Pesta pelindung Gereja Katolik adalah perayaan yang ditujukan untuk menghormati dan memperingati santo pelindung gereja atau komunitas Katolik tertentu. Pesta ini sering kali berlangsung pada tanggal yang ditetapkan untuk santo pelindung tersebut, yang dapat bervariasi antara gereja-gereja.
Pesta pelindung Gereja Katolik umumnya melibatkan upacara liturgis khusus, seperti misa yang didedikasikan untuk santo pelindung dan mungkin prosesi keagamaan. Umat Katolik juga dapat mengadakan berbagai acara sosial, seperti perayaan di luar gereja, pawai, pesta makan, dan kegiatan komunitas lainnya.
Tujuan utama dari pesta pelindung Gereja Katolik adalah untuk menghormati dan mengenang peran santo pelindung dalam iman Katolik. Santo pelindung dianggap sebagai pembela dan penolong rohani yang dapat memberikan perlindungan dan bantuan khusus kepada umat Katolik dalam kehidupan sehari-hari mereka. Pesta pelindung juga merupakan kesempatan bagi umat Katolik untuk memperkuat ikatan komunitas mereka dan merayakan iman bersama-sama.
Perlu diingat bahwa setiap gereja Katolik memiliki pelindung yang berbeda, sehingga pesta pelindungnya juga akan berbeda-beda. Misalnya, Santo Petrus adalah pelindung Gereja Katolik Roma, dan pesta pelindungnya dirayakan pada tanggal 29 Juni setiap tahun. Sedangkan Santo Fransiskus dari Asisi adalah pelindung Ordo Fransiskan, dan pesta pelindungnya dirayakan pada tanggal 4 Oktober.
Pesta pelindung Gereja Katolik adalah bagian integral dari tradisi dan kehidupan rohani umat Katolik, dan melalui perayaan ini, mereka mengungkapkan penghargaan dan devosi mereka terhadap santo pelindung gereja mereka.


Santa Gemma Galgani
Santa Gemma Galgani adalah seorang santo dan mistikus Katolik yang lahir pada tanggal 12 Maret 1878 di kota Camigliano, Italia. Ia adalah anak kedua dari delapan bersaudara dalam keluarga yang saleh.
Sebagai seorang anak, Gemma sangat berbakat dan cerdas. Dia dididik dalam iman Katolik dan memiliki cinta yang mendalam terhadap Yesus. Namun, kehidupannya tidak mudah. Ibunya meninggal ketika Gemma masih kecil, dan ayahnya juga meninggal ketika dia berusia 18 tahun. Setelah itu, dia mengalami sakit yang parah dan dirawat di rumah sakit selama beberapa tahun.

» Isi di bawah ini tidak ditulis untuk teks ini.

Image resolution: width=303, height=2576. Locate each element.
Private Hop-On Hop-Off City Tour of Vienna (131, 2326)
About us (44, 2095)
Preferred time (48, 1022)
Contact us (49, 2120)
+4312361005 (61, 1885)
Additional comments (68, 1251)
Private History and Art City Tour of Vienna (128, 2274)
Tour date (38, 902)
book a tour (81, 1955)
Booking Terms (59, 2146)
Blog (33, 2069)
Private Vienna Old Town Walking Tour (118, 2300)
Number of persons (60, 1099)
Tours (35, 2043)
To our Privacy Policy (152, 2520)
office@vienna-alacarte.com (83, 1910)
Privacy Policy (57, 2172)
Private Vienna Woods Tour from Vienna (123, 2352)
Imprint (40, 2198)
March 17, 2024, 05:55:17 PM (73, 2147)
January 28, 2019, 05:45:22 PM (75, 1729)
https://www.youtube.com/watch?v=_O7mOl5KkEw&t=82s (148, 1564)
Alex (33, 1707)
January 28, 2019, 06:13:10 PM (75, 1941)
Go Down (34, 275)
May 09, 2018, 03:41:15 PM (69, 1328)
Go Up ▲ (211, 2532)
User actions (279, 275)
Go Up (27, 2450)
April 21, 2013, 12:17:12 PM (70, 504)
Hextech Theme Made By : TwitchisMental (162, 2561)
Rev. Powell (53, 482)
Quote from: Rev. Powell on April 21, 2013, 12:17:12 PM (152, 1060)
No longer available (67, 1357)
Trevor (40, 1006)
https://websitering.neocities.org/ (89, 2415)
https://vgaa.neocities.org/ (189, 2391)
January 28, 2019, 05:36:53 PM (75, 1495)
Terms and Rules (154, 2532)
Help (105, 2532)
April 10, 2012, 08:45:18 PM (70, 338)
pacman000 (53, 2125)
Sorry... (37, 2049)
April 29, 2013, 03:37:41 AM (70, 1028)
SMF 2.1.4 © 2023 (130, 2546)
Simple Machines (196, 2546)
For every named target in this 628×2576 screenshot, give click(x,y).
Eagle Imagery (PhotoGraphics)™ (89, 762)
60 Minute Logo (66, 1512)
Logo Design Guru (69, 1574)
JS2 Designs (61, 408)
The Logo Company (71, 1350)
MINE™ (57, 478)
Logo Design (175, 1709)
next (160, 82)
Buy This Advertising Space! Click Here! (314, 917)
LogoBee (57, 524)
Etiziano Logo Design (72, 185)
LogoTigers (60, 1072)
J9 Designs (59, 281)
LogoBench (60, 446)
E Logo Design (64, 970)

Selama masa sakitnya, Gemma mengalami pengalaman spiritual yang luar biasa. Dia mengalami penglihatan tentang penghakiman dan kemuliaan surgawi, dan juga menerima stigmata, yaitu luka-luka yang menyerupai luka-luka Yesus di tangan, kaki, dan dada-Nya. Meskipun itu sangat menyakitkan, Gemma menerima stigmata sebagai bagian dari persekutuan dengan penderitaan Kristus.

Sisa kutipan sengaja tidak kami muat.